INPUT FOR THIS TASK:
⟨
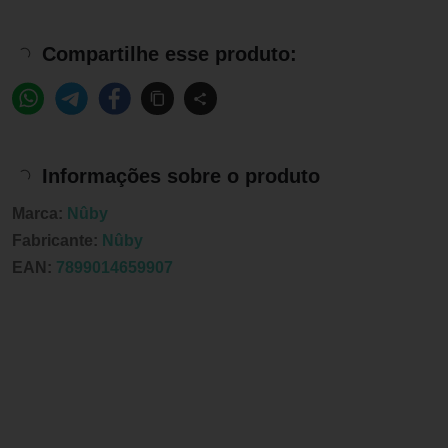
Compartilhe esse produto:
Informações sobre o produto
Marca:
Nûby
Fabricante:
Nûby
EAN:
7899014659907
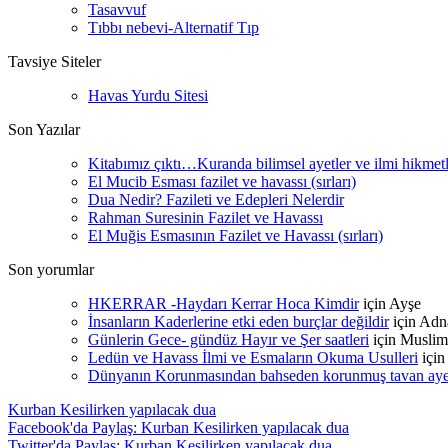
Tasavvuf
Tıbbı nebevi-Alternatif Tıp
Tavsiye Siteler
Havas Yurdu Sitesi
Son Yazılar
Kitabımız çıktı…Kuranda bilimsel ayetler ve ilmi hikmet
El Mucib Esması fazilet ve havassı (sırları)
Dua Nedir? Fazileti ve Edepleri Nelerdir
Rahman Suresinin Fazilet ve Havassı
El Muğis Esmasının Fazilet ve Havassı (sırları)
Son yorumlar
HKERRAR -Haydarı Kerrar Hoca Kimdir
için
Ayşe
İnsanların Kaderlerine etki eden burçlar değildir
için
Adn
Günlerin Gece- gündüz Hayır ve Şer saatleri
için
Muslim
Ledün ve Havass İlmi ve Esmaların Okuma Usulleri
içi
Dünyanın Korunmasından bahseden korunmuş tavan ayetle
Kurban Kesilirken yapılacak dua
Facebook'da Paylaş: Kurban Kesilirken yapılacak dua
Twitter'da Paylaş: Kurban Kesilirken yapılacak dua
⟩
WHAT TO PRODUCE: Would you write out all of the records exactly, omitting the pictures?

PROBLEM SOLUTION:
Compartilhe esse produto:
Informações sobre o produto
Marca:
Nûby
Fabricante:
Nûby
EAN:
7899014659907
Tasavvuf
Tıbbı nebevi-Alternatif Tıp
Tavsiye Siteler
Havas Yurdu Sitesi
Son Yazılar
Kitabımız çıktı…Kuranda bilimsel ayetler ve ilmi hikmet
El Mucib Esması fazilet ve havassı (sırları)
Dua Nedir? Fazileti ve Edepleri Nelerdir
Rahman Suresinin Fazilet ve Havassı
El Muğis Esmasının Fazilet ve Havassı (sırları)
Son yorumlar
HKERRAR -Haydarı Kerrar Hoca Kimdir
için
Ayşe
İnsanların Kaderlerine etki eden burçlar değildir
için
Adn
Günlerin Gece- gündüz Hayır ve Şer saatleri
için
Muslim
Ledün ve Havass İlmi ve Esmaların Okuma Usulleri
içi
Dünyanın Korunmasından bahseden korunmuş tavan ayetle
Kurban Kesilirken yapılacak dua
Facebook'da Paylaş: Kurban Kesilirken yapılacak dua
Twitter'da Paylaş: Kurban Kesilirken yapılacak dua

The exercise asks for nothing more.